I rewound it several times. Like all good editing the scene, simply constructed, feels dense and complex, and its placement within the story reinforces everything that came before it and colors everything that happens after. Before novice blackmailer Pitt sneaks into Clooney's house to hunt for more incriminating evidence (which turns out to be abundantly worthless, natch) he sits in his car singing loudly to the music on his headphones, slurping from a straw. He dances in his seat. Inside, things get quieter, but that sense of unbridled mania has been so well established with his character that Pitt's felonious presence in a still place creates an unbearable tension, however much he tones down. Clooney returns unexpectedly, sweating from his jog. Pitt hides in the closet, watching through the slats as homeowner showers, dresses, heads his way.
Clooney, too, is a petty thief, a scam artist juggling several women at once. Like Pitt and Macdormand he exaggerates. Earlier, he'd bragged about his gun. "It's no big deal. Never discharged it, twenty years of service. Security blanket now. I don't think about it--of course, you're not supposed to think about it; in a situation where your man is threatened the training kicks in. Muscle memory. Reflex." He wears a holster, keeping the gun with him at all times. He's just picked the gun up and is going for the holster in the closet when Pitt, standing there with a stupid smile on his face, startles him.
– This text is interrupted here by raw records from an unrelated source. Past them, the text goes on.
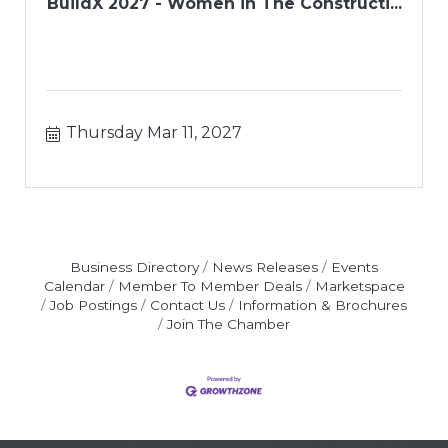
BuildX 2027 - Women in The Constructi...
Thursday Mar 11, 2027
Business Directory
News Releases
Events
Calendar
Member To Member Deals
Marketspace
Job Postings
Contact Us
Information & Brochures
Join The Chamber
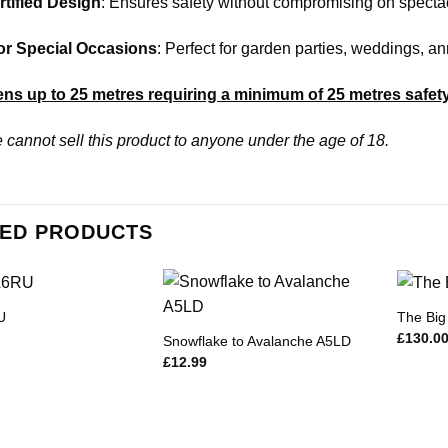
tified Design
: Ensures safety without compromising on specta
for Special Occasions
: Perfect for garden parties, weddings, a
ns up to 25 metres requiring a minimum of 25 metres safet
 cannot sell this product to anyone under the age of 18.
ED PRODUCTS
U
The Big
£
130.0
Snowflake to Avalanche A5LD
£
12.99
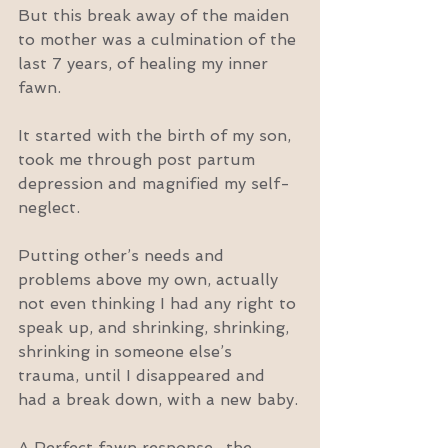
But this break away of the maiden 
to mother was a culmination of the 
last 7 years, of healing my inner 
fawn.
It started with the birth of my son, 
took me through post partum 
depression and magnified my self-
neglect.
Putting other’s needs and 
problems above my own, actually 
not even thinking I had any right to 
speak up, and shrinking, shrinking, 
shrinking in someone else’s 
trauma, until I disappeared and 
had a break down, with a new baby.
A Perfect fawn response.. the 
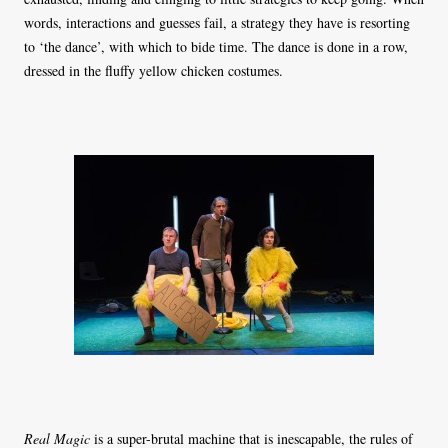
words, interactions and guesses fail, a strategy they have is resorting
to ‘the dance’, with which to bide time. The dance is done in a row,
dressed in the fluffy yellow chicken costumes.
Real Magic
is a super-brutal machine that is inescapable, the rules of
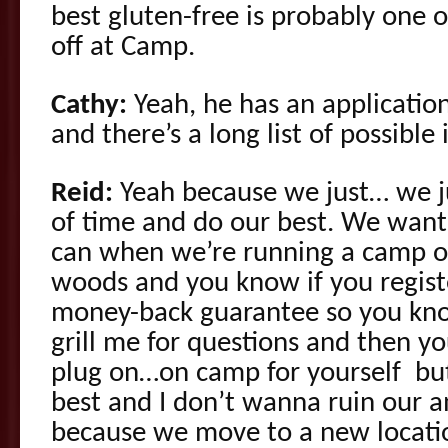
best gluten-free is probably one of
off at Camp.
Cathy:
Yeah, he has an application
and there’s a long list of possible
Reid:
Yeah because we just… we 
of time and do our best. We want 
can when we’re running a camp ou
woods and you know if you regist
money-back guarantee so you kno
grill me for questions and then yo
plug on…on camp for yourself bu
best and I don’t wanna ruin our a
because we move to a new location 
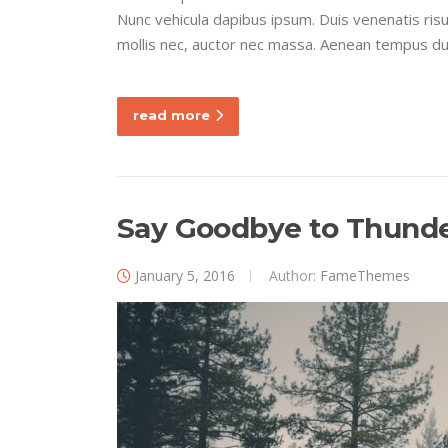
Nunc vehicula dapibus ipsum. Duis venenatis ri
mollis nec, auctor nec massa. Aenean tempus dui e
read more
Say Goodbye to Thunder
January 5, 2016
Author:
FameThemes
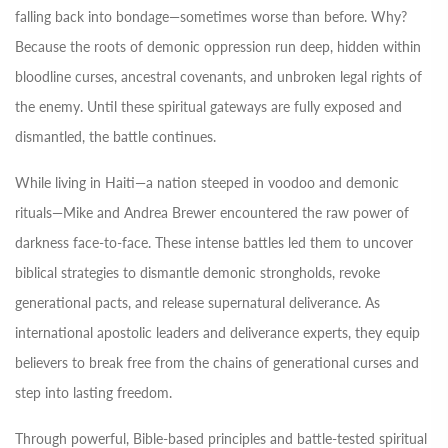
falling back into bondage—sometimes worse than before. Why?
Because the roots of demonic oppression run deep, hidden within
bloodline curses, ancestral covenants, and unbroken legal rights of
the enemy. Until these spiritual gateways are fully exposed and
dismantled, the battle continues.
While living in Haiti—a nation steeped in voodoo and demonic
rituals—Mike and Andrea Brewer encountered the raw power of
darkness face-to-face. These intense battles led them to uncover
biblical strategies to dismantle demonic strongholds, revoke
generational pacts, and release supernatural deliverance. As
international apostolic leaders and deliverance experts, they equip
believers to break free from the chains of generational curses and
step into lasting freedom.
Through powerful, Bible-based principles and battle-tested spiritual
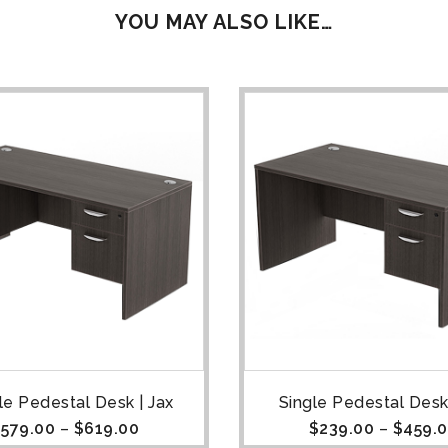
YOU MAY ALSO LIKE…
e Pedestal Desk | Jax
Single Pedestal Desk 
$
579.00
–
$
619.00
$
239.00
–
$
459.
The gun goes off reflexively, spraying the closet wall with blood and brain matter. The incident reduces Clooney to a babbling idiot, showing just how similar he and Pitt were underneath his more polished surface. The aftermath of the shooting features Clooney crawling around on the floor, half scampering, half stumbling.
Nothing in Country or Fargo is as effective in quite this way. Careless deaths are routine in Coen films, as is abrupt, dispassionate violence. Things often go wrong and someone gets hurt. Buscemi is shot by the man he's blackmailing when he goes to collect, leaving much of his jaw exposed. Elsewhere, Woody Harrelson is dispatched point blank with a sawed off shotgun. What differs most blatantly are tone and backdrop. The Coens frequently do slapstick, sometimes punctuated by violence or the threat of it. But Burn blends comedy and suspense in ways I haven't seen in many Coen movies. Everything is antic, as busy as a Reginald Marsh crowd scene, until Pitt's shooting, giving the scene and the rest of the film an unusual gravity and resonance. By contrast, everything in Fargo and Country takes place within a context of relative silence and repose. Quiet is followed by gunshot is followed by more silence, so that even when the violence is a surprise, it isn't entirely unexpected, the silent backdrop by then having created a pervasive feeling of dread.